Résumons les scores sur les meilleurs modèles trouvés à partir du test set

| Modèles | Taux de classification |
| --- | --- |
| Bayésien naïf | 0.282 |
| Forêt Aléatoire | 0.321 |
| SVM Linéaire | 0.491 |

Nous choisissons le meilleur modèle général compte tenu des performances sur les tests scores.
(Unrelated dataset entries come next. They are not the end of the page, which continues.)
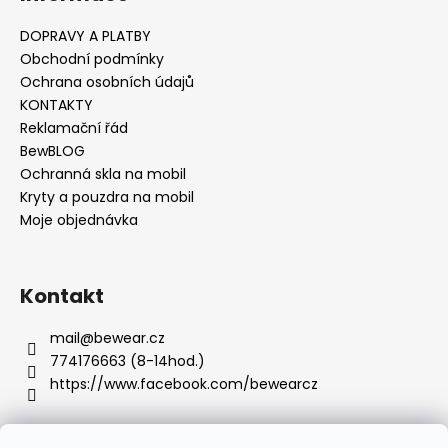
č
u
DOPRAVY A PLATBY
j
Obchodní podmínky
e
Ochrana osobních údajů
m
KONTAKTY
e
Reklamační řád
BewBLOG
Ochranná skla na mobil
Kryty a pouzdra na mobil
Moje objednávka
Kontakt
mail
@
bewear.cz
774176663 (8-14hod.)
https://www.facebook.com/bewearcz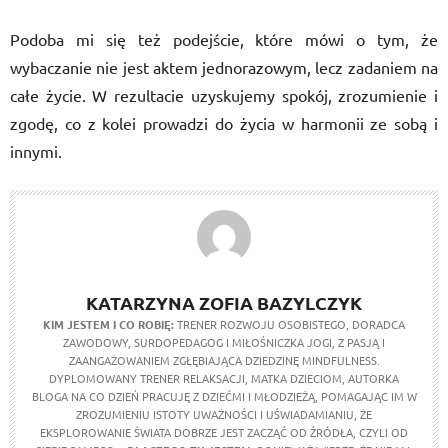
Podoba mi się też podejście, które mówi o tym, że
wybaczanie nie jest aktem jednorazowym, lecz zadaniem na
całe życie. W rezultacie uzyskujemy spokój, zrozumienie i
zgodę, co z kolei prowadzi do życia w harmonii ze sobą i
innymi.
KATARZYNA ZOFIA BAZYLCZYK
KIM JESTEM I CO ROBIĘ:
TRENER ROZWOJU OSOBISTEGO, DORADCA
ZAWODOWY, SURDOPEDAGOG I MIŁOŚNICZKA JOGI, Z PASJĄ I
ZAANGAŻOWANIEM ZGŁĘBIAJĄCA DZIEDZINĘ MINDFULNESS.
DYPLOMOWANY TRENER RELAKSACJI, MATKA DZIECIOM, AUTORKA
BLOGA NA CO DZIEŃ PRACUJĘ Z DZIEĆMI I MŁODZIEŻĄ, POMAGAJĄC IM W
ZROZUMIENIU ISTOTY UWAŻNOŚCI I UŚWIADAMIANIU, ŻE
EKSPLOROWANIE ŚWIATA DOBRZE JEST ZACZĄĆ OD ŹRÓDŁA, CZYLI OD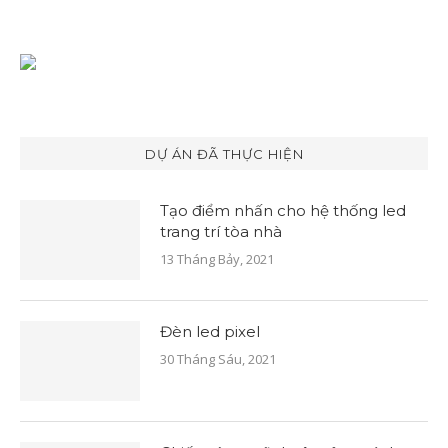
DỰ ÁN ĐÃ THỰC HIỆN
Tạo điểm nhấn cho hệ thống led
trang trí tòa nhà
13 Tháng Bảy, 2021
Đèn led pixel
30 Tháng Sáu, 2021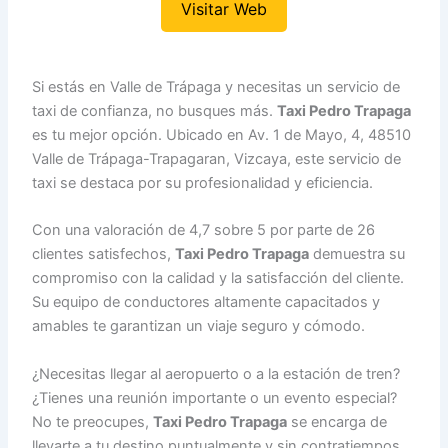
Visitar Web
Si estás en Valle de Trápaga y necesitas un servicio de
taxi de confianza, no busques más.
Taxi Pedro Trapaga
es tu mejor opción. Ubicado en Av. 1 de Mayo, 4, 48510
Valle de Trápaga-Trapagaran, Vizcaya, este servicio de
taxi se destaca por su profesionalidad y eficiencia.
Con una valoración de 4,7 sobre 5 por parte de 26
clientes satisfechos,
Taxi Pedro Trapaga
demuestra su
compromiso con la calidad y la satisfacción del cliente.
Su equipo de conductores altamente capacitados y
amables te garantizan un viaje seguro y cómodo.
¿Necesitas llegar al aeropuerto o a la estación de tren?
¿Tienes una reunión importante o un evento especial?
No te preocupes,
Taxi Pedro Trapaga
se encarga de
llevarte a tu destino puntualmente y sin contratiempos.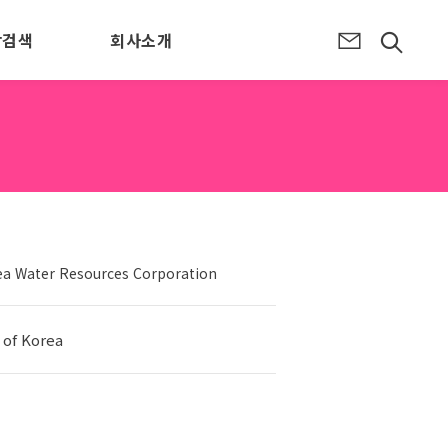
장검색
회사소개
ea Water Resources Corporation
of Korea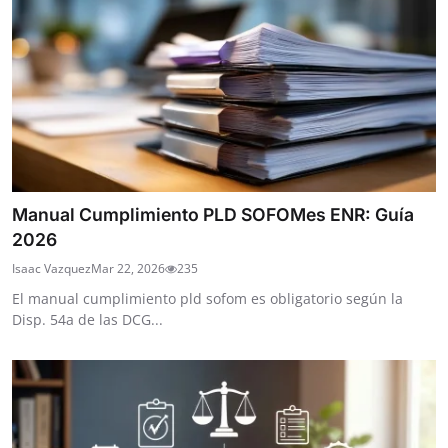
Manual Cumplimiento PLD SOFOMes ENR: Guía
2026
Isaac Vazquez
Mar 22, 2026
235
El manual cumplimiento pld sofom es obligatorio según la
Disp. 54a de las DCG...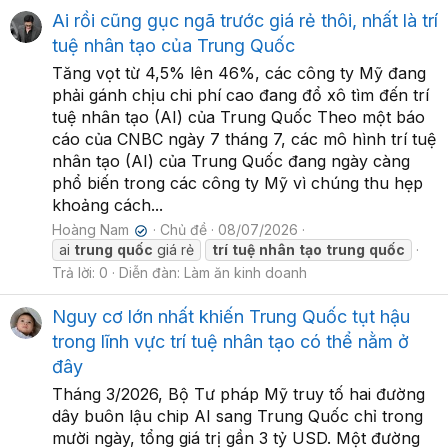
Ai rồi cũng gục ngã trước giá rẻ thôi, nhất là trí
tuệ nhân tạo của Trung Quốc
Tăng vọt từ 4,5% lên 46%, các công ty Mỹ đang
phải gánh chịu chi phí cao đang đổ xô tìm đến trí
tuệ nhân tạo (AI) của Trung Quốc Theo một báo
cáo của CNBC ngày 7 tháng 7, các mô hình trí tuệ
nhân tạo (AI) của Trung Quốc đang ngày càng
phổ biến trong các công ty Mỹ vì chúng thu hẹp
khoảng cách...
Hoàng Nam
Chủ đề
08/07/2026
✔
ai
trung
quốc
giá rẻ
trí
tuệ
nhân
tạo
trung
quốc
Trả lời: 0
Diễn đàn:
Làm ăn kinh doanh
Nguy cơ lớn nhất khiến Trung Quốc tụt hậu
trong lĩnh vực trí tuệ nhân tạo có thể nằm ở
đây
Tháng 3/2026, Bộ Tư pháp Mỹ truy tố hai đường
dây buôn lậu chip AI sang Trung Quốc chỉ trong
mười ngày, tổng giá trị gần 3 tỷ USD. Một đường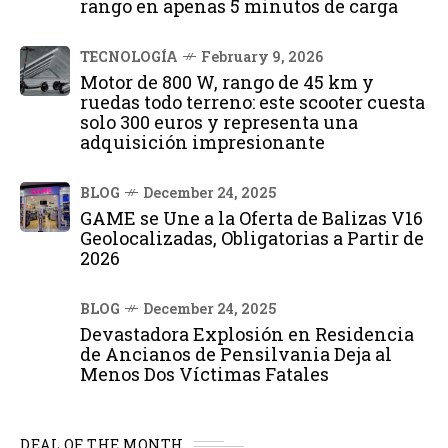
rango en apenas 5 minutos de carga
TECNOLOGÍA
February 9, 2026
Motor de 800 W, rango de 45 km y
ruedas todo terreno: este scooter cuesta
solo 300 euros y representa una
adquisición impresionante
BLOG
December 24, 2025
GAME se Une a la Oferta de Balizas V16
Geolocalizadas, Obligatorias a Partir de
2026
BLOG
December 24, 2025
Devastadora Explosión en Residencia
de Ancianos de Pensilvania Deja al
Menos Dos Víctimas Fatales
DEAL OF THE MONTH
Aussi, nous exportons le dictionnaire qui nous aidera pour notre API

In [28]:
optimal_model = grid_svm.best_estimator_

with open('model_supervised.pkl', 'wb') as f:
    pickle.dump(optimal_model, f)
    
with open('dico_supervised.pkl', 'wb') as f:
    pickle.dump(dictionary, f)

## Interprétations

Afin d'illustrer concrètement les performances du modèle retenu, prédisons les tags des dix premières lignes de notre test set, et comparons les avec leurs vrais tags.

In [45]:
for n_ex in range(10):
    my_test = corpus2csc(test_corpus.iloc[n_ex:n_ex+1], num_terms=n_terms).transpose()
    series = corpus.loc[docs_test.reset_index().iloc[n_ex, 0]]
    tags_supervised = binarizer.inverse_transform(optimal_model.predict(my_test))[0]
    
    print(f'Test n°{n_ex+1}')
    print('—'*10)
    display(HTML(series.Document))
    print('—'*50)
    print('\tTags cibles:', ', '.join(series.List_tags))
    print('\tTags proposés:', ', '.join(tags_supervised))
    print('—'*50, '\n'*4)

Test n°1
——————————


——————————————————————————————————————————————————
	Tags cibles: .net
	Tags proposés: .net, c#
—————————————————————————————————————————————————— 




Test n°2
——————————


——————————————————————————————————————————————————
	Tags cibles: iphone
	Tags proposés: iphone
—————————————————————————————————————————————————— 




Test n°3
——————————


——————————————————————————————————————————————————
	Tags cibles: c#, asp.net-mvc
	Tags proposés: 
—————————————————————————————————————————————————— 




Test n°4
——————————


——————————————————————————————————————————————————
	Tags cibles: asp.net-mvc
	Tags proposés: asp.net-mvc
—————————————————————————————————————————————————— 




Test n°5
——————————


——————————————————————————————————————————————————
	Tags cibles: .net
	Tags proposés: .net, c#
—————————————————————————————————————————————————— 




Test n°6
——————————


——————————————————————————————————————————————————
	Tags cibles: c++, linux
	Tags proposés: c++
—————————————————————————————————————————————————— 




Test n°7
——————————


——————————————————————————————————————————————————
	Tags cibles: iphone, objective-c
	Tags proposés: 
—————————————————————————————————————————————————— 




Test n°8
——————————


——————————————————————————————————————————————————
	Tags cibles: c#, .net
	Tags proposés: c#
—————————————————————————————————————————————————— 




Test n°9
——————————


——————————————————————————————————————————————————
	Tags cibles: django
	Tags proposés: django
—————————————————————————————————————————————————— 




Test n°10
——————————


——————————————————————————————————————————————————
	Tags cibles: php
	Tags proposés: php
—————————————————————————————————————————————————— 






### Bilan
L'avantage de cette méthode réside, à l'extraction de tags qui évoquent des sujets généraux, contrairement aux détails perçus avec la méthode non-supervisée. Cependant, pour des questions trop courtes, ou au contenu non explicite sur sa catégorie, nous risquons de ne pas obtenir tous les tags adéquats, ou même de n'obtenir aucune réponse.